Killers of the Flower Moon: The Osage Murders and the Birth of the FBI by David Grann
I read this as a follow up to Bury my heart at Wounded Knee by Dee Brown. I reckon it’s always good to read the book before you see the film so you can see what they got wrong (although I still have not seen the film). A historical procedural, I found it kept me engaged and I learned a few things I did not know before.
Roadside picnic by Arkady Strugatsky and Boris Strugatsky
OK, now we are talking! 1970’s science fiction from Russia. This is one of those strange cases where you may have heard of the franchise, but you have probably not heard of the book. This book coined the term “stalker” in Russian, which went on to become the S.T.A.L.K.E.R. videogame franchise. The novel itself is a great read, although different to a lot of other stuff I have read.
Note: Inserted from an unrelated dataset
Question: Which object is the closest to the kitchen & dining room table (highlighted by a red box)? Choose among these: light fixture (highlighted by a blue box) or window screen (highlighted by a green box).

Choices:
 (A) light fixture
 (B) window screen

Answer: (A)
Set in the aftermath of an alien visitation to earth where no one saw the aliens, just the effects and detritus of their passing, to me this novel sits comfortably with other science fiction greats of its era like John Wyndham’s The Day of the Triffids.
The Expanse series by Jame S.A. Corey
(Leviathan Wakes, Caliban's War, Abaddon's Gate, Cibola Burn, Nemesis Games, Babylon's Ashes, Persepolis Rising, Tiamat's Wrath, Leviathan Falls) Occasionally I read a book, and completely gripped, absorbed in the story. This is what happened when I read Leviathan Wakes by James S.A. Corey (the nom de plume for Daniel Abraham and Ty Franck). I immediately read through the remaining eight books in sequence. One of the most impressive things is that the quality starts high and stays high throughout. Mixing hard scifi, military fiction, politics and a detective novel, the series follows the crew of the Rocinante through a series of jaw dropping events, and the political fallout accompanying them. I have not watched the TV show (it went off Prime just as I became interested in it), but I will get round to it one of these days. If you haven't read these and you don’t mind a bit of Scifi, I can't recommend them enough.